Skillv1.0.0

ClawScan security

Feishu Doc Creator · ClawHub's context-aware review of the artifact, metadata, and declared behavior.

BenignApr 16, 2026, 7:36 AM

Verdict: benign
Confidence: high
Model: gpt-5-mini
Summary: The skill's code, instructions, and resource access are coherent with its stated purpose (creating Feishu documents via a robot app and transferring ownership); it does automatically read OpenClaw config for Feishu credentials and requires elevated Feishu permissions, so review those before installing.
Guidance: This skill appears to do what it says: it uses a robot Feishu app to create documents and then transfers ownership to users. Before installing, review and accept the following: (1) Inspect scripts/create-document.py yourself (particularly ownership-transfer, permission-setting, and messaging calls) to verify behavior; (2) Confirm the Feishu app credentials stored in ~/.openclaw/openclaw.json are the correct, intended app and that you trust that app — the skill will use them automatically if you do not pass explicit credentials; (3) Ensure the Feishu app only has the least privileges needed (review the listed scopes like docs:permission.member:transfer, drive:file, im:message); (4) Test on a non-production account or tenant first to ensure ownership-transfer and visibility settings behave as expected; (5) Installing runs pip install requests only, but still run install.sh in a controlled environment. If any of these points are unacceptable, do not install or supply a dedicated, scoped service account for this skill.

Purpose & Capability: okThe name/description (create Feishu docs, transfer ownership, send card links) matches the provided code and runtime instructions. Reading ~/.openclaw/openclaw.json for app_id/app_secret is consistent with the stated 'auto-read OpenClaw configuration' behavior.
Instruction Scope: noteSKILL.md and the CLI instruct the agent to call scripts/create-document.py with user_open_id and optional credentials. The script reads the OpenClaw config file and may use env vars or CLI args; this is within scope, but it means the skill will silently use any Feishu credentials present in ~/.openclaw/openclaw.json if not explicitly provided.
Install Mechanism: okInstallation is a simple install.sh that copies files into the skills directory and pip-installs requirements.txt (requests). No remote downloads or untrusted URLs are used in the install script.
Credentials: noteThe skill does not declare required env vars but will accept FEISHU_APP_ID/FEISHU_APP_SECRET or auto-read ~/.openclaw/openclaw.json.

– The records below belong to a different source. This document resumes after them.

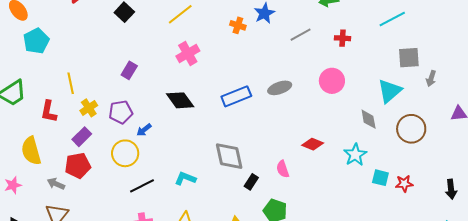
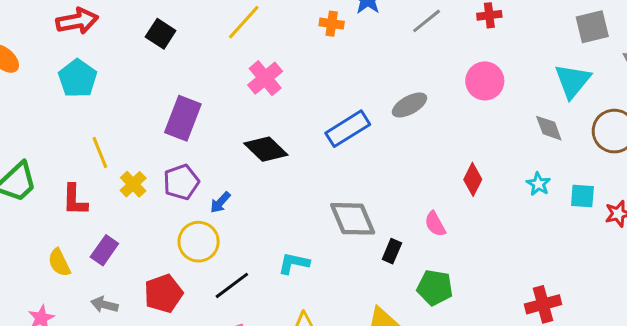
cyan pentagon: (36, 41) -> (78, 78), moved
purple rectangle: (129, 70) -> (183, 118), size x1.6
purple rectangle: (82, 137) -> (104, 250), moved
red diamond: (313, 144) -> (473, 179), turned -75
yellow semicircle: (31, 151) -> (59, 263), size x0.7
cyan star: (355, 155) -> (538, 184), size x0.7
red pentagon: (78, 166) -> (163, 293), moved
cyan square: (380, 178) -> (582, 196), moved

Accessing the OpenClaw config to obtain app credentials is justified for the purpose, but users should be aware the skill will use those secrets automatically if present.
Persistence & Privilege: okalways is false and the skill does not request system-level persistence beyond being installed into the agent's skills directory. It does require Feishu app permissions (including ownership transfer and sending messages) which are necessary for its features.